The general tenor of this “how dare she” reaction is a version of the constant refrain the Harris campaign has heard since the vice president announced her candidacy in late July.

Following the generally jovial digs into the “Kamala is Brat” phenomenon came the aggressive suggestions about what Harris needed to do, the topmost being the requirement to sit down immediately with top TV anchors and other national news outlets.

When she didn’t meet those expectations, the chorus of complaints shifted to her inaccessibility. An August sit-down with CNN’s Dana Bash, with her running mate Minnesota Gov. Tim Walz beside her, was painted as a Milk Bone toss to a ravenous wolf pack – an amuse bouche too insubstantial to sate.
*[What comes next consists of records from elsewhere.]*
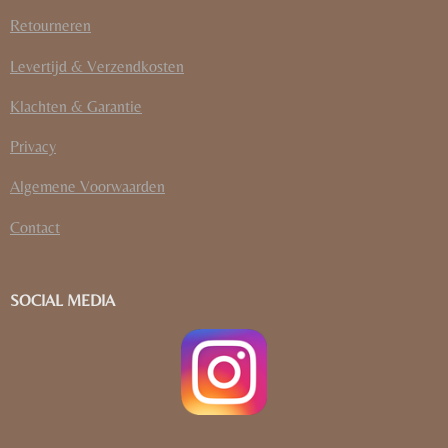
Retourneren
Levertijd & Verzendkosten
Klachten & Garantie
Privacy
Algemene Voorwaarden
Contact
SOCIAL MEDIA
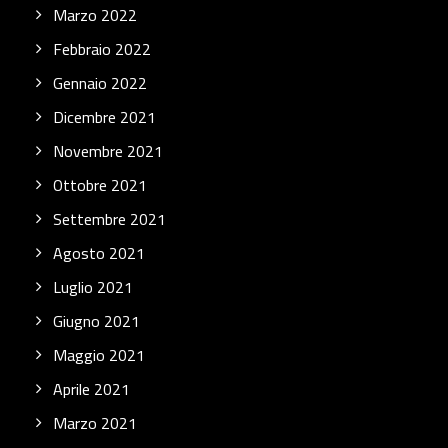
Marzo 2022
Febbraio 2022
Gennaio 2022
Dicembre 2021
Novembre 2021
Ottobre 2021
Settembre 2021
Agosto 2021
Luglio 2021
Giugno 2021
Maggio 2021
Aprile 2021
Marzo 2021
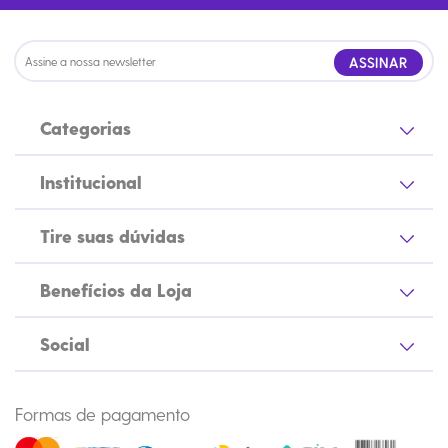
ASSINAR
Categorias
Institucional
Tire suas dúvidas
Benefícios da Loja
Social
Formas de pagamento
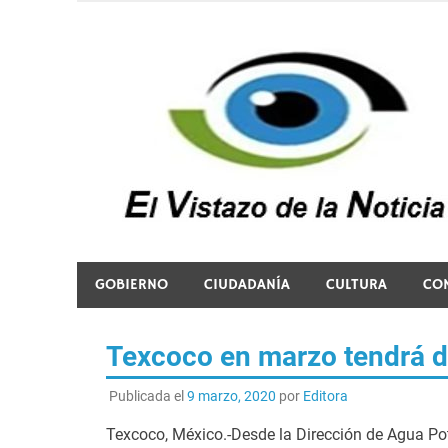
Saltar
al
contenido
El vistazo a la noticia
GOBIERNO
CIUDADANÍA
CULTURA
CO
Texcoco en marzo tendrá d
Publicada el
9 marzo, 2020
por
Editora
Texcoco, México.-Desde la Dirección de Agua Pot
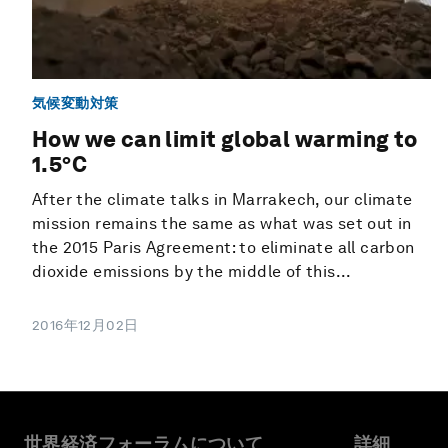
気候変動対策
How we can limit global warming to
1.5°C
After the climate talks in Marrakech, our climate
mission remains the same as what was set out in
the 2015 Paris Agreement: to eliminate all carbon
dioxide emissions by the middle of this...
2016年12月02日
世界経済フォーラムについて
詳細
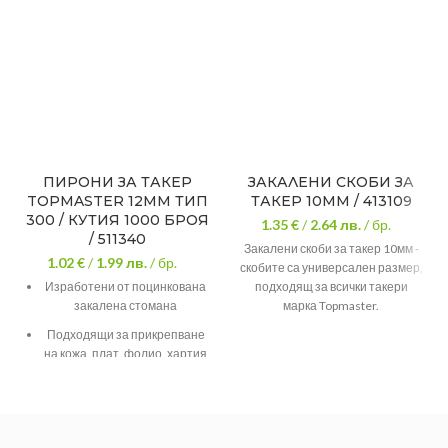
ПИРОНИ ЗА ТАКЕР
ЗАКАЛЕНИ СКОБИ ЗА
TOPMASTER 12MM ТИП
ТАКЕР 10ММ / 413109
300 / КУТИЯ 1000 БРOЯ
1.35 €
/
2.64
лв.
/ бр.
/ 511340
Закалени скоби за такер 10мм -
1.02 €
/
1.99
лв.
/ бр.
скобите са универсален размер,
Изработени от поцинкована
подходящ за всички такери
закалена стомана
марка Topmaster.
Размер
10мм
Подходящи за прикрепване
на кожа, плат, фолио, хартия
Брой
1000
и картон
Тегло
0.500
Осигуряват изключително
добър захват в материала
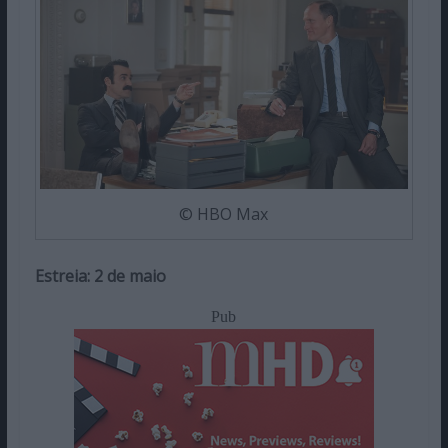
© HBO Max
Estreia: 2 de maio
Pub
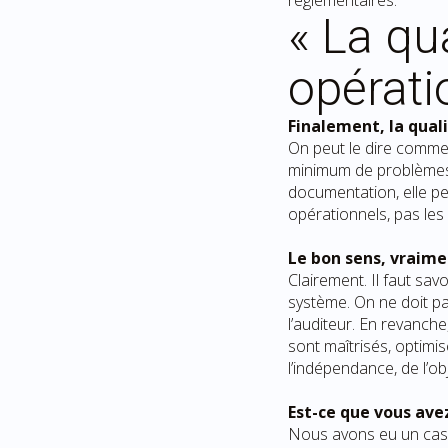
réglementaires.
« La qua
opérati
Finalement, la quali
On peut le dire comme ç
minimum de problèmes. 
documentation, elle pe
opérationnels, pas les
Le bon sens, vraime
Clairement. Il faut savo
système. On ne doit pa
l’auditeur. En revanche
sont maîtrisés, optimis
l’indépendance, de l’obj
Est-ce que vous ave
Nous avons eu un cas 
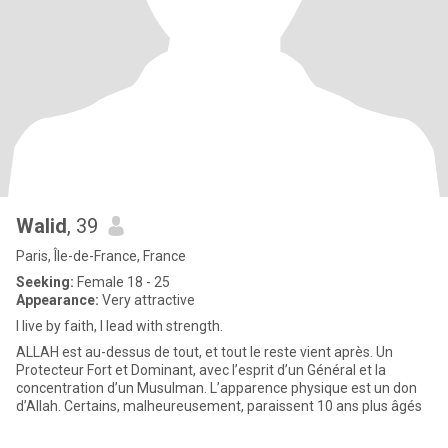
Walid
, 39
Paris, Île-de-France, France
Seeking:
Female 18 - 25
Appearance:
Very attractive
I live by faith, I lead with strength.
ALLAH est au-dessus de tout, et tout le reste vient après. Un
Protecteur Fort et Dominant, avec l’esprit d’un Général et la
concentration d’un Musulman. L’apparence physique est un don
d’Allah. Certains, malheureusement, paraissent 10 ans plus âgés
Harris has submitted to probing questions by mainstream journalists since then, including at a mid-September event sponsored by the National Association of Black Journalists. That received less coverage than a live-streamed celebrity-studded lovefest hosted by Oprah Winfrey and did nothing to quiet that noise.

The Democratic candidate has since agreed to radio interviews, appearances on local news and other podcasts, but “Call Her Daddy” makes another level of outreach. Cooper’s podcast was Spotify’s second-biggest in 2023 — surpassed in popularity only by “The Joe Rogan Experience” — and averages around 5 million listeners for episodes that don’t feature a presidential candidate.

Cooper refers to her following as her “Daddy Gang,” courting their tastes with topics that range from dating and sex to, lately, conversations about mental health and reproductive rights.

Some of the commentary class’ kneejerk reaction to Harris’ decision to pitch Cooper was disdain. Sunday’s Politico Playbook column inveighed against the “Call Her Daddy” announcement along with the rest of Harris’ scheduled appearances this week, declaring that Harris is “still largely avoiding the media.”

Harris’ media schedule this week includes her participation in a special Monday night edition of “60 Minutes,” with Bill Whitaker conducting a one-on-one interview.

Tuesday she’ll drop by “The View” as well as appear on “The Howard Stern Show” and “The Late Show with Stephen Colbert.” On Thursday, Univision hosts her in Las Vegas, NV., for a town hall. The Spanish-language network’s event with Donald Trump, originally scheduled to take place on Tuesday in Miami, was rescheduled to Oct.16 because of the intensifying weather conditions posed by Hurricane Milton.

One must cite the hypocrisy in expecting Harris to do things Trump is not doing and has never done.

Citing “60 Minutes” and Univision’s town hall as exceptions, the Politico column reads, “Let’s be real here: Most of these are not the types of interviews that are going to press her on issues she may not want to talk about, even as voters want more specifics from Harris. Instead, expect most of these sit-downs to be a continuation of the ‘vibes’ campaign Harris has perfected.”

That turned out to be an inaccurate prediction. The “Call Her Daddy” conversation was not the contentious tête-à-tête the chattering class has come to expect after decades of cable news bloviating somehow came to represent meaningful political coverage. Instead, the general consensus is that Cooper’s interview is admirably executed if not especially probing, guided by questions designed to elicit considerate answers.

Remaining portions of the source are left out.